** Opening EXTRACTED RECORDS block **

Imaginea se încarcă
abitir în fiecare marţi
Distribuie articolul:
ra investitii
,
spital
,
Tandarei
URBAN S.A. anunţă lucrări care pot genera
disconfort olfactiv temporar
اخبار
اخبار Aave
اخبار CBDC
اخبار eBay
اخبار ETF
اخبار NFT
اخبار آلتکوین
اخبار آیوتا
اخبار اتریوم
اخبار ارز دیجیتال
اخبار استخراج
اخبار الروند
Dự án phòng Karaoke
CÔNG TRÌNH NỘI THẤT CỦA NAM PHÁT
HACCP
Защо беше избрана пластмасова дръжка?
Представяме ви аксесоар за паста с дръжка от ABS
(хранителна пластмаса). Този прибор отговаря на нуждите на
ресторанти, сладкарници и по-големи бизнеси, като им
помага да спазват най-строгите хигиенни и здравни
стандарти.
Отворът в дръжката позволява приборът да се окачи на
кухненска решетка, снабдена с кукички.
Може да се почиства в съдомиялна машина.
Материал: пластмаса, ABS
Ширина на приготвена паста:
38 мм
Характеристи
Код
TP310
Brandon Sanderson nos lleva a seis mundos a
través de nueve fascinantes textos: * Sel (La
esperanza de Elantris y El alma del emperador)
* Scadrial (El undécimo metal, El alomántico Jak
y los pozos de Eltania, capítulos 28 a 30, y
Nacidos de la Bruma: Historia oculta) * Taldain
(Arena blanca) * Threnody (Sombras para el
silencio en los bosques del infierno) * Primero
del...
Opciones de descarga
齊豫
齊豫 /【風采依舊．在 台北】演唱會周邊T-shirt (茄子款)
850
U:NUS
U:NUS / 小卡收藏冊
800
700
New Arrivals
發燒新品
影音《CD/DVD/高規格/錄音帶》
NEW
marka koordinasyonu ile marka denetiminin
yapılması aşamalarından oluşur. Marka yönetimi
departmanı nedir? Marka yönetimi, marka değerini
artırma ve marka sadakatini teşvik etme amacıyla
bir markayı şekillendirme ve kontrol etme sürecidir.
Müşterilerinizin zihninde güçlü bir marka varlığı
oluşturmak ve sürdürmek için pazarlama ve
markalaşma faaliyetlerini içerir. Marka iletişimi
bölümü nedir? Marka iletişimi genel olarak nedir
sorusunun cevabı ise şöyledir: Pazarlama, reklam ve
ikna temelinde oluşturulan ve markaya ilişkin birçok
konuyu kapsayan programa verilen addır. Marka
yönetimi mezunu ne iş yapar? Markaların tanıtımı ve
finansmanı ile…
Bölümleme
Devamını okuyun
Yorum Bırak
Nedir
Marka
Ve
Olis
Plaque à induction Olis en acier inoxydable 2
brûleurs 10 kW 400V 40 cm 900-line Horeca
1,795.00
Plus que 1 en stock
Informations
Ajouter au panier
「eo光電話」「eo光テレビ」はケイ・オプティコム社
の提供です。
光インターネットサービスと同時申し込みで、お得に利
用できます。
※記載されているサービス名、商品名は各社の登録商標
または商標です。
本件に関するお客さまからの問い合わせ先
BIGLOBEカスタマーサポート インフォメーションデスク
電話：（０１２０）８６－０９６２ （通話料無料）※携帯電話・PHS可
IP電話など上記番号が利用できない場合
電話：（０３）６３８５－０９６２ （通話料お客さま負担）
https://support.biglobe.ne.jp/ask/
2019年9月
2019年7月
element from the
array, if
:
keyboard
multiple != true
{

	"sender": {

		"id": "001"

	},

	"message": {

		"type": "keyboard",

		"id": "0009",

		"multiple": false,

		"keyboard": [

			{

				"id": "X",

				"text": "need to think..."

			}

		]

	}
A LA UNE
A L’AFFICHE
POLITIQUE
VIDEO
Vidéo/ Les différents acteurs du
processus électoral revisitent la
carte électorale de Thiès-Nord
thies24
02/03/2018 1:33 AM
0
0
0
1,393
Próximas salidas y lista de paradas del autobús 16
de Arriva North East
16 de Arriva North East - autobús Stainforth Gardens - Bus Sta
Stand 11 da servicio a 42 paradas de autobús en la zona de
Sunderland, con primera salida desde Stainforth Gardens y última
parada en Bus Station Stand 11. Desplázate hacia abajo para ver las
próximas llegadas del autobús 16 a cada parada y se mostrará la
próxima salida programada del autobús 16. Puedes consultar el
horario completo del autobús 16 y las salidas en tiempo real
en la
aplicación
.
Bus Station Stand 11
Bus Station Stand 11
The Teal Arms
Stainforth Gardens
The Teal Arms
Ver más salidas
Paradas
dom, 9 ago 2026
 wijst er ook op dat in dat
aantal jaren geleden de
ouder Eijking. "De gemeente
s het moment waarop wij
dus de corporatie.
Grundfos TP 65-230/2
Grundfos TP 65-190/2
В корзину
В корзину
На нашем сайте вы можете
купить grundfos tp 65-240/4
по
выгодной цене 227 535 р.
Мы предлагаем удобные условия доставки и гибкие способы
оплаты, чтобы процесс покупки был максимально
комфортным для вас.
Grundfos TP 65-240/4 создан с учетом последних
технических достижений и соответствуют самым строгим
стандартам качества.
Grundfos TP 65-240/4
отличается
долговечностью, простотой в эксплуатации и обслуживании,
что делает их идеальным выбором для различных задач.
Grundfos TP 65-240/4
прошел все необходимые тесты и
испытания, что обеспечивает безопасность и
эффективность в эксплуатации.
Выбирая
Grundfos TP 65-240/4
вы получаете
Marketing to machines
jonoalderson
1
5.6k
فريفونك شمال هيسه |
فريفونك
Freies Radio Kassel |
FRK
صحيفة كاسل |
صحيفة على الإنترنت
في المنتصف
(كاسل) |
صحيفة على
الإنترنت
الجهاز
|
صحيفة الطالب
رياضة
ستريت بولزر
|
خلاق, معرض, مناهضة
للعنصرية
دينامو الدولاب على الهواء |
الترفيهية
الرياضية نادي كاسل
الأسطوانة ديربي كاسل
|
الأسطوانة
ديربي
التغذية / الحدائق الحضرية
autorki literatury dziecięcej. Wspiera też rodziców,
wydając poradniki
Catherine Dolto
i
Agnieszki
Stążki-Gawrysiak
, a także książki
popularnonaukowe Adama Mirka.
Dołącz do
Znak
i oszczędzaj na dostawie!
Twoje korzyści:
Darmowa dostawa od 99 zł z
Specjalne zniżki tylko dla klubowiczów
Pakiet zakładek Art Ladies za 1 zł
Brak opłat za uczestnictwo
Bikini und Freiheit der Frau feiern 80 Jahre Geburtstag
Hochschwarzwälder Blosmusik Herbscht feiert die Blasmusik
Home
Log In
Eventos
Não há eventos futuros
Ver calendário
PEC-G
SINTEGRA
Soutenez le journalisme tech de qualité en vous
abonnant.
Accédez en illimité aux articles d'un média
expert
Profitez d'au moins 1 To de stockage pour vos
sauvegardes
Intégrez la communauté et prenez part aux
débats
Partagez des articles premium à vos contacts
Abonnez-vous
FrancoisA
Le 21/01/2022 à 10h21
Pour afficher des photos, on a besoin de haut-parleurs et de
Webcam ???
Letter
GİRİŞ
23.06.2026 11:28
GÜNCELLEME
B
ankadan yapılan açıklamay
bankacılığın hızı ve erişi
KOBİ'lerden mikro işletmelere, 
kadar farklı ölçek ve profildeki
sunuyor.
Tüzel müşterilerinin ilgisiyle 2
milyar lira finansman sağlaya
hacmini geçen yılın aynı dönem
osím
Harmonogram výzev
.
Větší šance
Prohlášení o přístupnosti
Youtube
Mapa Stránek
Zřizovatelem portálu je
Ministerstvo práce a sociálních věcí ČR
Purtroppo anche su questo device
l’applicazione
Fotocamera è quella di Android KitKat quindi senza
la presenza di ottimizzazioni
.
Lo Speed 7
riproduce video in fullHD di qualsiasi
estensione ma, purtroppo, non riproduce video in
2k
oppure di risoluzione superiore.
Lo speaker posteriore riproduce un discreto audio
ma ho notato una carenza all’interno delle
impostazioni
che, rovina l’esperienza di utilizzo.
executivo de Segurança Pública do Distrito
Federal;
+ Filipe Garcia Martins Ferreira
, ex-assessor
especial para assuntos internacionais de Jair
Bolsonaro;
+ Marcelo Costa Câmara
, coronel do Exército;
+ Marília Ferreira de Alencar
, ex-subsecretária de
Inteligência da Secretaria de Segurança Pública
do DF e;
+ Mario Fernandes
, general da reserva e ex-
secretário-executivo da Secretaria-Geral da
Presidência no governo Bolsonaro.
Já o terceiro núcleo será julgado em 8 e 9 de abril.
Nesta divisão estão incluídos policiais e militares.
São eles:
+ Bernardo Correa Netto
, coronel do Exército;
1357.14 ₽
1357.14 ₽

** Closing EXTRACTED RECORDS block **

TASK DETAILS: Where the data above reaches the line holding "выгодной цене 227 535 р.", begin printing, and stop after the line holding "Stążki-Gawrysiak". Each line must be reproduced exactly, with nothing else added.

PROBLEM SOLUTION:
выгодной цене 227 535 р.
Мы предлагаем удобные условия доставки и гибкие способы
оплаты, чтобы процесс покупки был максимально
комфортным для вас.
Grundfos TP 65-240/4 создан с учетом последних
технических достижений и соответствуют самым строгим
стандартам качества.
Grundfos TP 65-240/4
отличается
долговечностью, простотой в эксплуатации и обслуживании,
что делает их идеальным выбором для различных задач.
Grundfos TP 65-240/4
прошел все необходимые тесты и
испытания, что обеспечивает безопасность и
эффективность в эксплуатации.
Выбирая
Grundfos TP 65-240/4
вы получаете
Marketing to machines
jonoalderson
1
5.6k
فريفونك شمال هيسه |
فريفونك
Freies Radio Kassel |
FRK
صحيفة كاسل |
صحيفة على الإنترنت
في المنتصف
(كاسل) |
صحيفة على
الإنترنت
الجهاز
|
صحيفة الطالب
رياضة
ستريت بولزر
|
خلاق, معرض, مناهضة
للعنصرية
دينامو الدولاب على الهواء |
الترفيهية
الرياضية نادي كاسل
الأسطوانة ديربي كاسل
|
الأسطوانة
ديربي
التغذية / الحدائق الحضرية
autorki literatury dziecięcej. Wspiera też rodziców,
wydając poradniki
Catherine Dolto
i
Agnieszki
Stążki-Gawrysiak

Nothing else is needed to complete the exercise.